Peki toplu narsisizmin yayılmasını nasıl önleyebiliriz? İyi haber şu: Sağlıklı bir benlik saygısına sahip olmak nasıl mümkünse, içinde bulunduğumuz grubu sağlıklı bir şekilde sevmek de aynı şekilde mümkün. Üstünlüğümüzün tanınmasına kafayı takmadan, sırf o gruptan olduğumuz için kendimizi iyi hissedebilir, grubun başarılarıyla gururlanabiliriz. Bu olumlu grup içi tatmin, kolektif narsisizmin tersine, daha yüksek hayat tatmini, pozitif duygusallık, sosyal bağlanmışlık ve değerbilirlik ile ilişkilendiriliyor.  Elbette gruba dair duygular tamamen bireye bağlı değil. Golec de Zavala’ya göre, kişisel değerin belirsiz olduğu ortamlarda ve belli bir grubun haksız muamele gördüğü duygusunu yayan liderler yönetiminde, toplu narsisizmin yayılma ihtimali daha yüksek. De Zavala, bu belirsizliğin aşırı ekonomik yoksunluk veya bariz toplumsal eşitsizliklerle körüklendiğini düşünüyor. Ama bazı narsistik kişilik özellikleri çok farklı şartlar altında da toplu narsisizm fikrine ilgi duyulabildiğini gösterdiği için, kişilik değişimlerine odaklanmak anlamlı görünüyor. Bunu tespit etmek zor olsa da imkansız değil. İnsanlar değerbilirlik, hayranlık veya merhamet gibi aşkın, yani kendilerinden daha büyük bir şeyle bağ kurmasını sağlayan, toplum yanlısı duygular geliştirebiliyor. 

Video ile deney

Golec de Zavala’nın PrejudiceLab’deki meslektaşlarıyla yürüttüğü bir çalışmada, kolektif narsistler altı haftalık bir bilinçli değerbilirlik eğitimine tabi tutuldu.
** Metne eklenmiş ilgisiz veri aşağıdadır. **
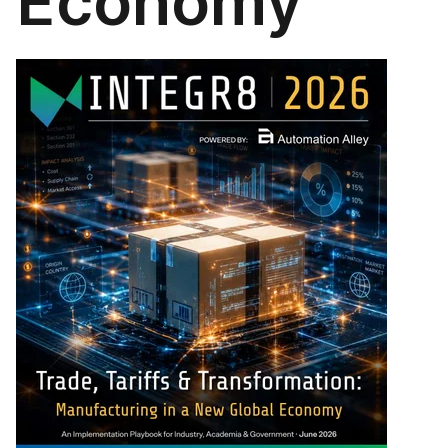
Economy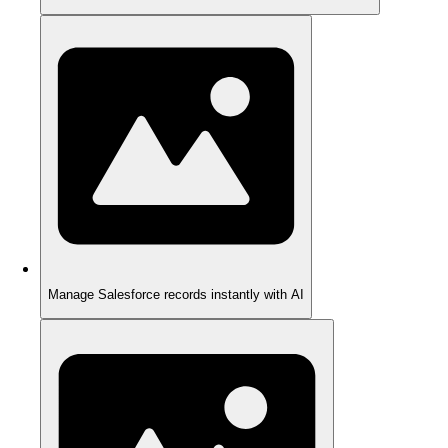
Manage Salesforce records instantly with AI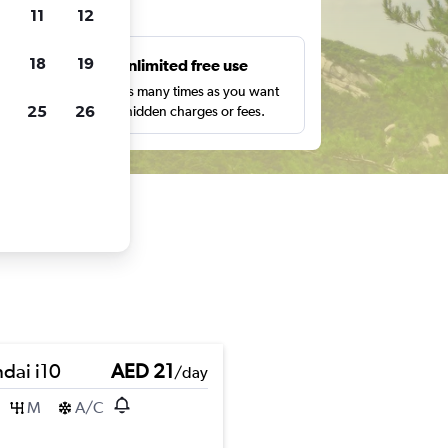
ts
11
12
18
19
s
Unlimited free use
pe,
Search as many times as you want
25
26
with no hidden charges or fees.
dai i10
AED 21
/day
M
A/C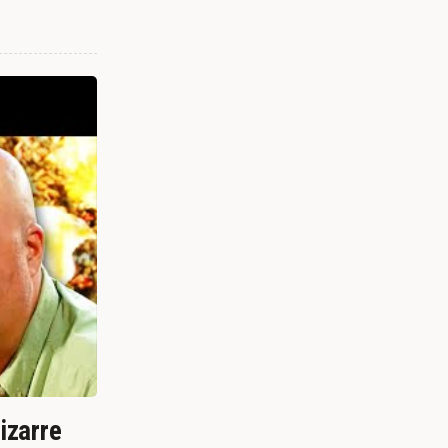
izarre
Eğitim olumsuz duyguları düzenleme ve değerbilirlik hissi oluşturma yeteneğini güçlendirecek şekilde tasarlanmıştı. Eğitim sonunda katılımcıların cinsiyetçilik, homofobi ve göçmenlere yönelik önyargı gibi davranışları daha az sergilediği görüldü. Daha önce de belirttiğim gibi, varoluşsal değerbilirlik aslında negatif duyguları düzenlemek ve travmalardan anlam çıkarmak için hepimizin yardım alabileceği bir kaynak. PrejudiceLab’dan lisansüstü öğrencisi Martyna Komorowska’nın yaptığı bir başka araştırmada, bir gruba kontrol videosu, diğerine ise kama muta – aniden gelen birliktelik hissi – duygusunu tetikleyen dokunaklı bir video izletildi. İçeriği farklı bir video izletilen ikinci gruptakilerin Suriyeli mültecilere yönelik önyargılarının azaldığı gözlendi. Bu etkilerin ne kadar kalıcı olacağı belli değil ancak toplu narsisizmin en azından kaçınılmaz olmadığına dair ipuçları veriyor. Toplu narsist inanışlar hayatın erken döneminde biçimlenebilir ama illa ilerlemesi gerekmiyor. Çocuklara öğretebileceğimiz şeyler var: Kendilerini değerli görmeleri için sosyal kimliklerinin dışarıdan onay almasına gerek yok. Üstün olduklarını hissetmeye ihtiyaç duymadan, doğaları itibarıyla kendilerini değerli hissedebilirler. Bu durum başkalarının da işine yarar: Benlik saygısına sahip bir kişi, şahsi artılarını grup yararına kullanmaya daha kolay motive oluyor. Başkalarını alaşağı etmek gibi beyhude işlerle meşgul olmuyor. Kolektif narsisizm tuzağından kurtulmanın tek yolu, grubunuzdaki haklılık hissini aşmaktan ve diğer insanlarla bağ kurmaktan geçiyor. Özel olduğumuzu düşünmek kolayımıza gelse bile böyle davranmak şart.